## [Directions]
Transcribe all the records exactly and omit any images they hold.

## [Extracted page text data]
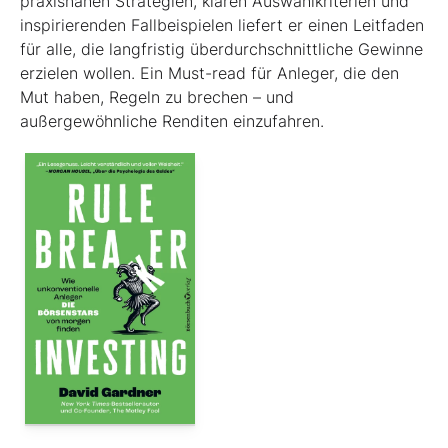
praxisnahen Strategien, klaren Auswahlkriterien und
inspirierenden Fallbeispielen liefert er einen Leit­faden
für alle, die langfristig überdurchschnittliche Gewinne
erzielen wollen. Ein Must-read für Anleger, die den
Mut haben, Regeln zu brechen – und
außergewöhnliche Renditen einzufahren.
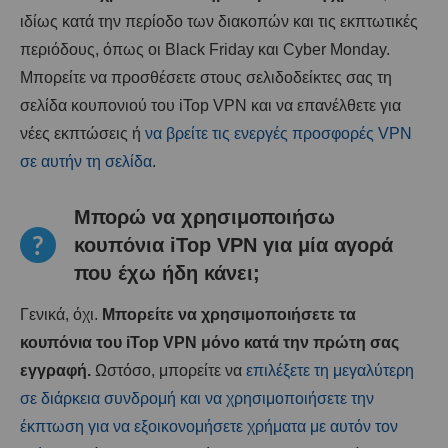
ιδίως κατά την περίοδο των διακοπών και τις εκπτωτικές
περιόδους, όπως οι Black Friday και Cyber ​​Monday.
Μπορείτε να προσθέσετε στους σελιδοδείκτες σας τη
σελίδα κουπονιού του iTop VPN και να επανέλθετε για
νέες εκπτώσεις ή
να βρείτε τις ενεργές προσφορές VPN
σε αυτήν τη σελίδα
.
Μπορώ να χρησιμοποιήσω
κουπόνια iTop VPN για μία αγορά
που έχω ήδη κάνει;
Γενικά, όχι.
Μπορείτε να χρησιμοποιήσετε τα
κουπόνια του iTop VPN μόνο κατά την πρώτη σας
εγγραφή.
Ωστόσο, μπορείτε να
επιλέξετε τη μεγαλύτερη
σε διάρκεια συνδρομή και να χρησιμοποιήσετε την
έκπτωση για να εξοικονομήσετε χρήματα με αυτόν τον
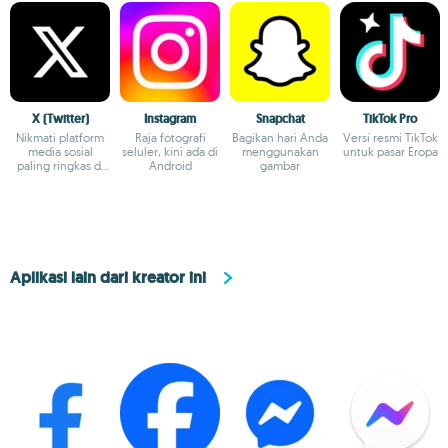
X (Twitter)
Instagram
Snapchat
TikTok Pro
Nikmati platform
Raja fotografi
Bagikan hari Anda
Versi resmi TikTok
media sosial
seluler, kini ada di
menggunakan
untuk pasar Eropa
paling ringkas di
Android
gambar
dunia
Aplikasi lain dari kreator ini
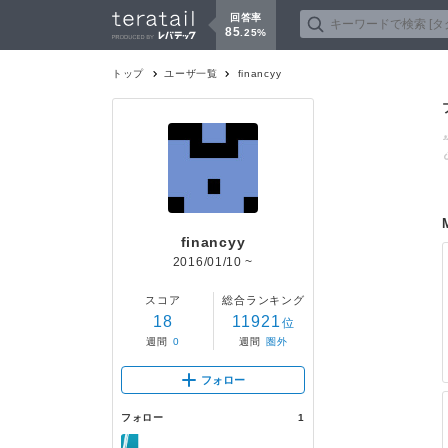
回答率
85
.
25
%
トップ
ユーザ一覧
financyy
financyy
2016/01/10
~
スコア
総合ランキング
18
11921
位
週間
0
週間
圏外
フォロー
フォロー
1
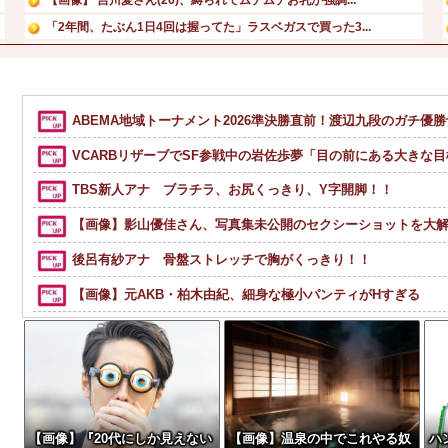
「2年間、たぶん1日4回は握ってた」ラスベガスで買った3...
【画像】セクシー女優・涼森れむ、パンティ脱ぎかけのナマ乳...
フジテレビが金の卵を産む鶏を自ら絞め殺した模様、社運を賭...
【悲報】 ロシアさん、ついに国民の財産を没収しはじめる
ABEMA地域トーナメント2026準決勝直前！渡辺九段のガチ優
国生さゆり、『おニャン子クラブ』時代のライバル関係語る ...
VCARBリザーブでSF参戦中の岩佐歩夢「目の前にある大きな
TBS新人アナ ブラチラ、お尻くっきり、Y字開脚！！
【画像】影山優佳さん、写真集未公開のセクシーショットを大解
後呂有紗アナ 骨盤ストレッチで胸がくっきり！！
【画像】元AKB・柏木由紀、細身な極小パンティがHすぎる
【動画】逃げる判断はやっ！埼玉でスマホ運転のプリウスに当
【動画】ロシア軍のドローンをネット発射装置で撃墜するウク
【熊本地震】避難者の食生活、改善急務…調理できず「パン飽
寺田心、週6ジム通いで体重62kg→82kgに 110kgのベンチプ
【画像】『20代にしか見えない
【画像】温泉の中でこれやる奴
ハ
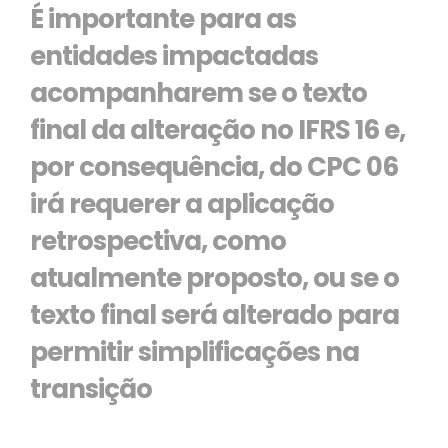
É importante para as
entidades impactadas
acompanharem se o texto
final da alteração no IFRS 16 e,
por consequência, do CPC 06
irá requerer a aplicação
retrospectiva, como
atualmente proposto, ou se o
texto final será alterado para
permitir simplificações na
transição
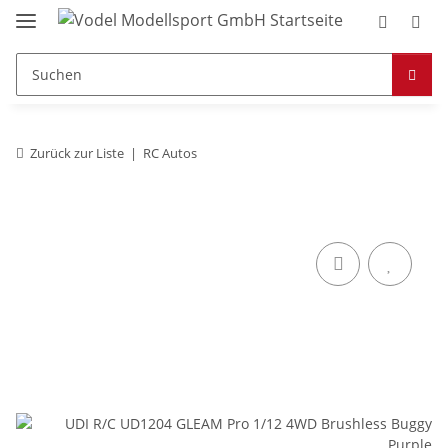
Zurück zur Liste
RC Autos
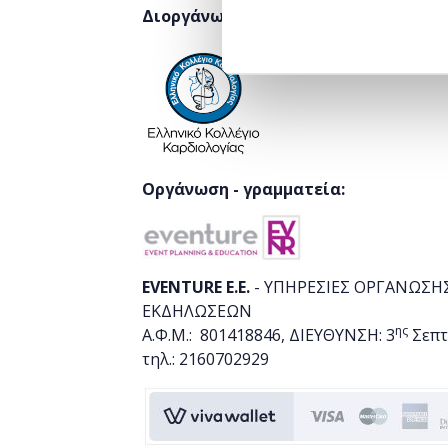
Διοργάνωση:
Οργάνωση - γραμματεία:
EVENTURE E.E.
- ΥΠΗΡΕΣΙΕΣ ΟΡΓΑΝΩΣΗ
ΕΚΔΗΛΩΣΕΩΝ
ης
Α.Φ.Μ.: 801418846, ΔΙΕΥΘΥΝΣΗ: 3
Σεπτ
τηλ.: 2160702929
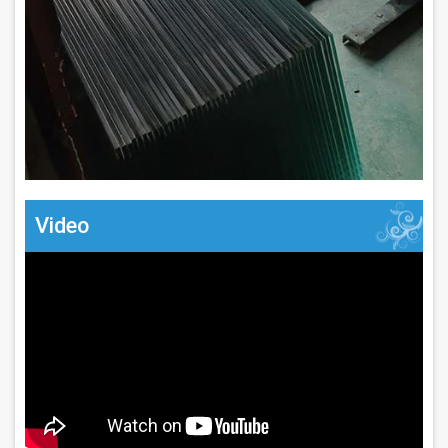
Video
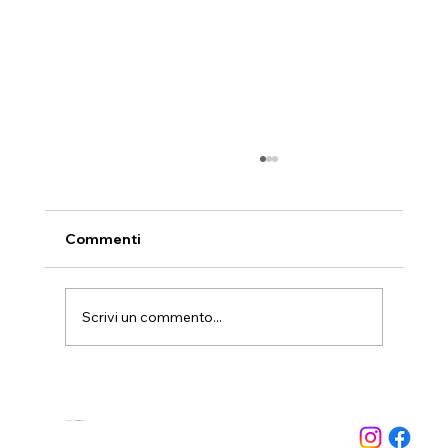
Commenti
Scrivi un commento...
Guida ai migliori integratori per
palestra
VITAMINSTORE PAVIA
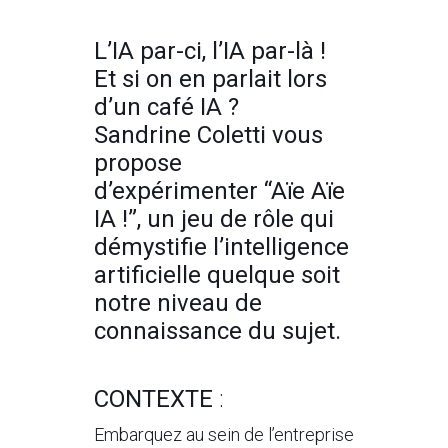
L’IA par-ci, l’IA par-là !
Et si on en parlait lors
d’un café IA ?
Sandrine Coletti vous
propose
d’expérimenter “Aïe Aïe
IA !”, un jeu de rôle qui
démystifie l’intelligence
artificielle quelque soit
notre niveau de
connaissance du sujet.
CONTEXTE
:
Embarquez au sein de l’entreprise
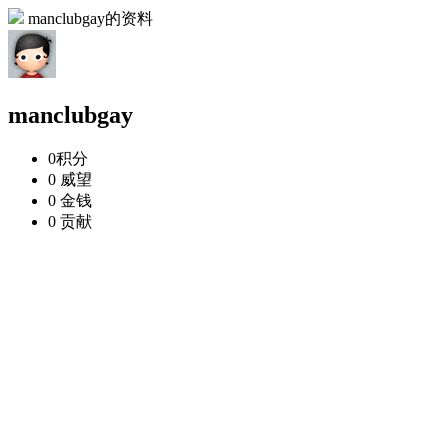
manclubgay的资料
manclubgay
0
积分
0
威望
0
金钱
0
贡献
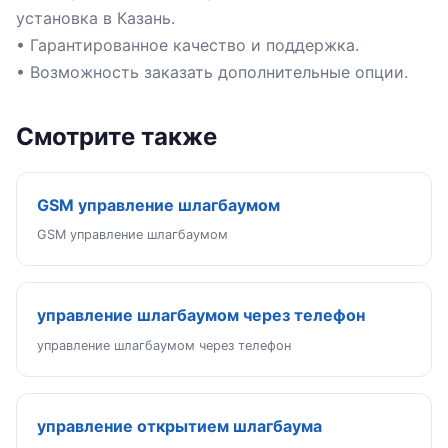
установка в Казань.
• Гарантированное качество и поддержка.
• Возможность заказать дополнительные опции.
Смотрите также
GSM управление шлагбаумом
GSM управление шлагбаумом
управление шлагбаумом через телефон
управление шлагбаумом через телефон
управление открытием шлагбаума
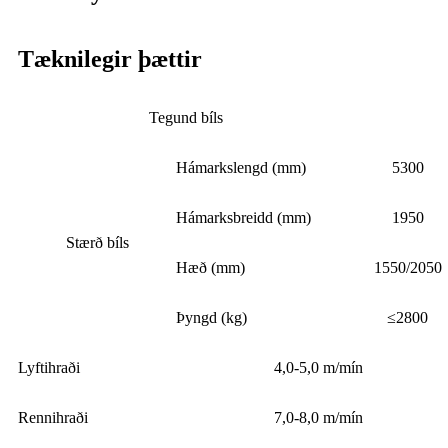
Tæknilegir þættir
Tegund bíls
Hámarkslengd (mm)
5300
Hámarksbreidd (mm)
1950
Stærð bíls
Hæð (mm)
1550/2050
Þyngd (kg)
≤2800
Lyftihraði
4,0-5,0 m/mín
Rennihraði
7,0-8,0 m/mín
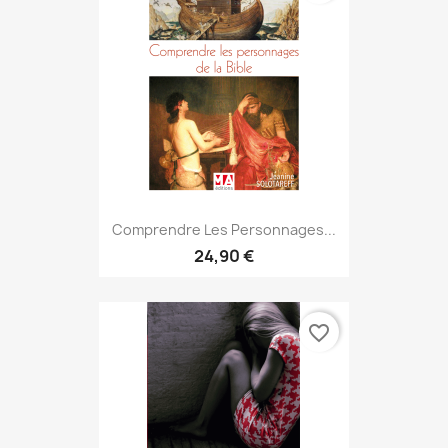
Comprendre Les Personnages...
24,90 €
favorite_border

## [Exercise response]
praxisnahen Strategien, klaren Auswahlkriterien und
inspirierenden Fallbeispielen liefert er einen Leit­faden
für alle, die langfristig überdurchschnittliche Gewinne
erzielen wollen. Ein Must-read für Anleger, die den
Mut haben, Regeln zu brechen – und
außergewöhnliche Renditen einzufahren.
ιδίως κατά την περίοδο των διακοπών και τις εκπτωτικές
περιόδους, όπως οι Black Friday και Cyber ​​Monday.
Μπορείτε να προσθέσετε στους σελιδοδείκτες σας τη
σελίδα κουπονιού του iTop VPN και να επανέλθετε για
νέες εκπτώσεις ή
να βρείτε τις ενεργές προσφορές VPN
σε αυτήν τη σελίδα
.
Μπορώ να χρησιμοποιήσω
κουπόνια iTop VPN για μία αγορά
που έχω ήδη κάνει;
Γενικά, όχι.
Μπορείτε να χρησιμοποιήσετε τα
κουπόνια του iTop VPN μόνο κατά την πρώτη σας
εγγραφή.
Ωστόσο, μπορείτε να
επιλέξετε τη μεγαλύτερη
σε διάρκεια συνδρομή και να χρησιμοποιήσετε την
έκπτωση για να εξοικονομήσετε χρήματα με αυτόν τον
X (Twitter)
Instagram
Snapchat
TikTok Pro
Nikmati platform
Raja fotografi
Bagikan hari Anda
Versi resmi TikTok
media sosial
seluler, kini ada di
menggunakan
untuk pasar Eropa
paling ringkas di
Android
gambar
dunia
Aplikasi lain dari kreator ini
回答率
85
.
25
%
トップ
ユーザ一覧
financyy
financyy
2016/01/10
~
スコア
総合ランキング
18
11921
位
週間
0
週間
圏外
フォロー
フォロー
1
「2年間、たぶん1日4回は握ってた」ラスベガスで買った3...
【画像】セクシー女優・涼森れむ、パンティ脱ぎかけのナマ乳...
フジテレビが金の卵を産む鶏を自ら絞め殺した模様、社運を賭...
【悲報】 ロシアさん、ついに国民の財産を没収しはじめる
ABEMA地域トーナメント2026準決勝直前！渡辺九段のガチ優
国生さゆり、『おニャン子クラブ』時代のライバル関係語る ...
VCARBリザーブでSF参戦中の岩佐歩夢「目の前にある大きな
TBS新人アナ ブラチラ、お尻くっきり、Y字開脚！！
【画像】影山優佳さん、写真集未公開のセクシーショットを大解
後呂有紗アナ 骨盤ストレッチで胸がくっきり！！
【画像】元AKB・柏木由紀、細身な極小パンティがHすぎる
【動画】逃げる判断はやっ！埼玉でスマホ運転のプリウスに当
【動画】ロシア軍のドローンをネット発射装置で撃墜するウク
【熊本地震】避難者の食生活、改善急務…調理できず「パン飽
寺田心、週6ジム通いで体重62kg→82kgに 110kgのベンチプ
【画像】『20代にしか見えない
【画像】温泉の中でこれやる奴
ハ
É importante para as
entidades impactadas
acompanharem se o texto
final da alteração no IFRS 16 e,
por consequência, do CPC 06
irá requerer a aplicação
retrospectiva, como
atualmente proposto, ou se o
texto final será alterado para
permitir simplificações na
transição
Zurück zur Liste
RC Autos
Διοργάνωση:
Οργάνωση - γραμματεία:
EVENTURE E.E.
- ΥΠΗΡΕΣΙΕΣ ΟΡΓΑΝΩΣΗ
ΕΚΔΗΛΩΣΕΩΝ
ης
Α.Φ.Μ.: 801418846, ΔΙΕΥΘΥΝΣΗ: 3
Σεπτ
τηλ.: 2160702929
Video
Commenti
Scrivi un commento...
Guida ai migliori integratori per
palestra
VITAMINSTORE PAVIA
L’IA par-ci, l’IA par-là !
Et si on en parlait lors
d’un café IA ?
Sandrine Coletti vous
propose
d’expérimenter “Aïe Aïe
IA !”, un jeu de rôle qui
démystifie l’intelligence
artificielle quelque soit
notre niveau de
connaissance du sujet.
CONTEXTE
:
Embarquez au sein de l’entreprise
manclubgay的资料
manclubgay
0
积分
0
威望
0
金钱
0
贡献
установка в Казань.
• Гарантированное качество и поддержка.
• Возможность заказать дополнительные опции.
Смотрите также
GSM управление шлагбаумом
GSM управление шлагбаумом
управление шлагбаумом через телефон
управление шлагбаумом через телефон
управление открытием шлагбаума
Tæknilegir þættir
Tegund bíls
Hámarkslengd (mm)
5300
Hámarksbreidd (mm)
1950
Stærð bíls
Hæð (mm)
1550/2050
Þyngd (kg)
≤2800
Lyftihraði
4,0-5,0 m/mín
Rennihraði
7,0-8,0 m/mín
Comprendre Les Personnages...
24,90 €
favorite_border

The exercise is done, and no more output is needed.